» **Supplied data**
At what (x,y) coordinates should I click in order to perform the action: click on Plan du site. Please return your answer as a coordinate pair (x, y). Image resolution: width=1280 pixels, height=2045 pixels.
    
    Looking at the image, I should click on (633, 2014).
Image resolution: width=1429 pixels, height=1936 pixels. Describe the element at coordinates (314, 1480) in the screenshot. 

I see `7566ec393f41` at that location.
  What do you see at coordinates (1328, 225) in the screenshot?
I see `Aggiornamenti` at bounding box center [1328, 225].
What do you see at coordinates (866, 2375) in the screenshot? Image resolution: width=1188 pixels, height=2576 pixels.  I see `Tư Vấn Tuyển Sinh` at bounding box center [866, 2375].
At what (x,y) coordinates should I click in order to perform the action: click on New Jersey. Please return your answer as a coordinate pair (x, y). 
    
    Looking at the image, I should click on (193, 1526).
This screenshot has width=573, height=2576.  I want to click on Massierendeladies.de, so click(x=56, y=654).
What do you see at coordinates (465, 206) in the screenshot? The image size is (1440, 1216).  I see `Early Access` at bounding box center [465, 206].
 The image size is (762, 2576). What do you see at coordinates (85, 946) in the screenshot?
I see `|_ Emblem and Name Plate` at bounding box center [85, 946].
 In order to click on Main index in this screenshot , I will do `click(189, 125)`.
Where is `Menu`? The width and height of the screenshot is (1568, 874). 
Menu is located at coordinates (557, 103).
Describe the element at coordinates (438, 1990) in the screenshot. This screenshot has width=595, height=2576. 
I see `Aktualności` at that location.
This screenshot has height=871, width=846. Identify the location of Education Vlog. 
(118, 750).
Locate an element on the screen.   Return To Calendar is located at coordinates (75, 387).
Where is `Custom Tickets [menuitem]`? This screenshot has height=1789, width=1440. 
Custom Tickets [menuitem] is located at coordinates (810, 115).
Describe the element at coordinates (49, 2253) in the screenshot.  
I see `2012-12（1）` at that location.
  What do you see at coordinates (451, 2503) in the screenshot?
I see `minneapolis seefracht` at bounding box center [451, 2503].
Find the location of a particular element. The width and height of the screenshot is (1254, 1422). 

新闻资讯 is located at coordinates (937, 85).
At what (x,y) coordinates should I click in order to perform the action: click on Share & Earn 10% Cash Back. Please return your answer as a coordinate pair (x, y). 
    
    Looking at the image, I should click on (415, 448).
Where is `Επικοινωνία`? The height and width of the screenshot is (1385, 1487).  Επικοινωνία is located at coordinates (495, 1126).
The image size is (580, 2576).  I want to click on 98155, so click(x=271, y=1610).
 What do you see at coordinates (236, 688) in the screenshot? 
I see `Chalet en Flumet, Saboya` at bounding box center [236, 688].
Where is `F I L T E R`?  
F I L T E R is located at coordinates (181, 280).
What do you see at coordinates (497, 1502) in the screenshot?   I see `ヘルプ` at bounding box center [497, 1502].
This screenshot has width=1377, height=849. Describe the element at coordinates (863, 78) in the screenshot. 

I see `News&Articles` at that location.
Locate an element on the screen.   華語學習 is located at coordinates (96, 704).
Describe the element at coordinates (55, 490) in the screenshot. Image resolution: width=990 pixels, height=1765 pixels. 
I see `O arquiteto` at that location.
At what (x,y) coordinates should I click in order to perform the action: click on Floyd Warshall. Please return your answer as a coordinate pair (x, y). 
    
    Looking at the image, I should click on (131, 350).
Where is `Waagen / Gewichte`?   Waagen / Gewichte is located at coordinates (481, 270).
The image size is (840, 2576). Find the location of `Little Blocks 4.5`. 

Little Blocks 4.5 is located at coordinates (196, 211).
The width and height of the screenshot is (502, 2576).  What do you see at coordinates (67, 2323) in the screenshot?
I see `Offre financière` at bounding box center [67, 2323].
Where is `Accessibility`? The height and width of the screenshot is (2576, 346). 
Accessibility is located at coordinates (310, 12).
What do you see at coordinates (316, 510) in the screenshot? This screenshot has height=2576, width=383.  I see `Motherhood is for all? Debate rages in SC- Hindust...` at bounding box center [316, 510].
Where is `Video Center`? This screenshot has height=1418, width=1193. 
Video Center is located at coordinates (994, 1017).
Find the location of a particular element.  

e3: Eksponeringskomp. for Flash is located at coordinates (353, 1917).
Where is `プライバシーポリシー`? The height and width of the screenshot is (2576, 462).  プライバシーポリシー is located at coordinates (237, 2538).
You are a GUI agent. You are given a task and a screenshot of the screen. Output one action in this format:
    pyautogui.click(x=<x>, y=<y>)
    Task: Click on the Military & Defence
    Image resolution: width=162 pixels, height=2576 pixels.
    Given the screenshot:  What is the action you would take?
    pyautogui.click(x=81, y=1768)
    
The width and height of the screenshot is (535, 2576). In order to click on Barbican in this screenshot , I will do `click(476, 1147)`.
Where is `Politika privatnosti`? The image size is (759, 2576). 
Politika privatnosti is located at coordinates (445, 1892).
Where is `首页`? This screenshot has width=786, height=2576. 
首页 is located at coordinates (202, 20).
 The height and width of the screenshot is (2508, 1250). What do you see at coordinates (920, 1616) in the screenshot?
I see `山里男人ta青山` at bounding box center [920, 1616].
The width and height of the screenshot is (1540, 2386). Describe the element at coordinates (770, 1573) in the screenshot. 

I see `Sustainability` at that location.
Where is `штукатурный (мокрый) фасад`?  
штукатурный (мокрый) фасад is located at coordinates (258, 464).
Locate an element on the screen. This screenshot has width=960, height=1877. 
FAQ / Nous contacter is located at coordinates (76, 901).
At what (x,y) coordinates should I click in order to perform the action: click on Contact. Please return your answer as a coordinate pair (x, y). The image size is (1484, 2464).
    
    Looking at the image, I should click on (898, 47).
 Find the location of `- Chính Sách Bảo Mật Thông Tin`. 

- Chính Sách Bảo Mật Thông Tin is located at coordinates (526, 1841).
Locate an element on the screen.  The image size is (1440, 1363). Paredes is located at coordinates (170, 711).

» **What to produce**
Retype all of the material, exactly as written.

» **Task solution**
At what (x,y) coordinates should I click in order to perform the action: click on Plan du site. Please return your answer as a coordinate pair (x, y). Image resolution: width=1280 pixels, height=2045 pixels.
    
    Looking at the image, I should click on (633, 2014).
Image resolution: width=1429 pixels, height=1936 pixels. Describe the element at coordinates (314, 1480) in the screenshot. 

I see `7566ec393f41` at that location.
  What do you see at coordinates (1328, 225) in the screenshot?
I see `Aggiornamenti` at bounding box center [1328, 225].
What do you see at coordinates (866, 2375) in the screenshot? Image resolution: width=1188 pixels, height=2576 pixels.  I see `Tư Vấn Tuyển Sinh` at bounding box center [866, 2375].
At what (x,y) coordinates should I click in order to perform the action: click on New Jersey. Please return your answer as a coordinate pair (x, y). 
    
    Looking at the image, I should click on (193, 1526).
This screenshot has width=573, height=2576.  I want to click on Massierendeladies.de, so click(x=56, y=654).
What do you see at coordinates (465, 206) in the screenshot? The image size is (1440, 1216).  I see `Early Access` at bounding box center [465, 206].
 The image size is (762, 2576). What do you see at coordinates (85, 946) in the screenshot?
I see `|_ Emblem and Name Plate` at bounding box center [85, 946].
 In order to click on Main index in this screenshot , I will do `click(189, 125)`.
Where is `Menu`? The width and height of the screenshot is (1568, 874). 
Menu is located at coordinates (557, 103).
Describe the element at coordinates (438, 1990) in the screenshot. This screenshot has width=595, height=2576. 
I see `Aktualności` at that location.
This screenshot has height=871, width=846. Identify the location of Education Vlog. 
(118, 750).
Locate an element on the screen.   Return To Calendar is located at coordinates (75, 387).
Where is `Custom Tickets [menuitem]`? This screenshot has height=1789, width=1440. 
Custom Tickets [menuitem] is located at coordinates (810, 115).
Describe the element at coordinates (49, 2253) in the screenshot.  
I see `2012-12（1）` at that location.
  What do you see at coordinates (451, 2503) in the screenshot?
I see `minneapolis seefracht` at bounding box center [451, 2503].
Find the location of a particular element. The width and height of the screenshot is (1254, 1422). 

新闻资讯 is located at coordinates (937, 85).
At what (x,y) coordinates should I click in order to perform the action: click on Share & Earn 10% Cash Back. Please return your answer as a coordinate pair (x, y). 
    
    Looking at the image, I should click on (415, 448).
Where is `Επικοινωνία`? The height and width of the screenshot is (1385, 1487).  Επικοινωνία is located at coordinates (495, 1126).
The image size is (580, 2576).  I want to click on 98155, so click(x=271, y=1610).
 What do you see at coordinates (236, 688) in the screenshot? 
I see `Chalet en Flumet, Saboya` at bounding box center [236, 688].
Where is `F I L T E R`?  
F I L T E R is located at coordinates (181, 280).
What do you see at coordinates (497, 1502) in the screenshot?   I see `ヘルプ` at bounding box center [497, 1502].
This screenshot has width=1377, height=849. Describe the element at coordinates (863, 78) in the screenshot. 

I see `News&Articles` at that location.
Locate an element on the screen.   華語學習 is located at coordinates (96, 704).
Describe the element at coordinates (55, 490) in the screenshot. Image resolution: width=990 pixels, height=1765 pixels. 
I see `O arquiteto` at that location.
At what (x,y) coordinates should I click in order to perform the action: click on Floyd Warshall. Please return your answer as a coordinate pair (x, y). 
    
    Looking at the image, I should click on (131, 350).
Where is `Waagen / Gewichte`?   Waagen / Gewichte is located at coordinates (481, 270).
The image size is (840, 2576). Find the location of `Little Blocks 4.5`. 

Little Blocks 4.5 is located at coordinates (196, 211).
The width and height of the screenshot is (502, 2576).  What do you see at coordinates (67, 2323) in the screenshot?
I see `Offre financière` at bounding box center [67, 2323].
Where is `Accessibility`? The height and width of the screenshot is (2576, 346). 
Accessibility is located at coordinates (310, 12).
What do you see at coordinates (316, 510) in the screenshot? This screenshot has height=2576, width=383.  I see `Motherhood is for all? Debate rages in SC- Hindust...` at bounding box center [316, 510].
Where is `Video Center`? This screenshot has height=1418, width=1193. 
Video Center is located at coordinates (994, 1017).
Find the location of a particular element.  

e3: Eksponeringskomp. for Flash is located at coordinates (353, 1917).
Where is `プライバシーポリシー`? The height and width of the screenshot is (2576, 462).  プライバシーポリシー is located at coordinates (237, 2538).
You are a GUI agent. You are given a task and a screenshot of the screen. Output one action in this format:
    pyautogui.click(x=<x>, y=<y>)
    Task: Click on the Military & Defence
    Image resolution: width=162 pixels, height=2576 pixels.
    Given the screenshot:  What is the action you would take?
    pyautogui.click(x=81, y=1768)
    
The width and height of the screenshot is (535, 2576). In order to click on Barbican in this screenshot , I will do `click(476, 1147)`.
Where is `Politika privatnosti`? The image size is (759, 2576). 
Politika privatnosti is located at coordinates (445, 1892).
Where is `首页`? This screenshot has width=786, height=2576. 
首页 is located at coordinates (202, 20).
 The height and width of the screenshot is (2508, 1250). What do you see at coordinates (920, 1616) in the screenshot?
I see `山里男人ta青山` at bounding box center [920, 1616].
The width and height of the screenshot is (1540, 2386). Describe the element at coordinates (770, 1573) in the screenshot. 

I see `Sustainability` at that location.
Where is `штукатурный (мокрый) фасад`?  
штукатурный (мокрый) фасад is located at coordinates (258, 464).
Locate an element on the screen. This screenshot has width=960, height=1877. 
FAQ / Nous contacter is located at coordinates (76, 901).
At what (x,y) coordinates should I click in order to perform the action: click on Contact. Please return your answer as a coordinate pair (x, y). The image size is (1484, 2464).
    
    Looking at the image, I should click on (898, 47).
 Find the location of `- Chính Sách Bảo Mật Thông Tin`. 

- Chính Sách Bảo Mật Thông Tin is located at coordinates (526, 1841).
Locate an element on the screen.  The image size is (1440, 1363). Paredes is located at coordinates (170, 711).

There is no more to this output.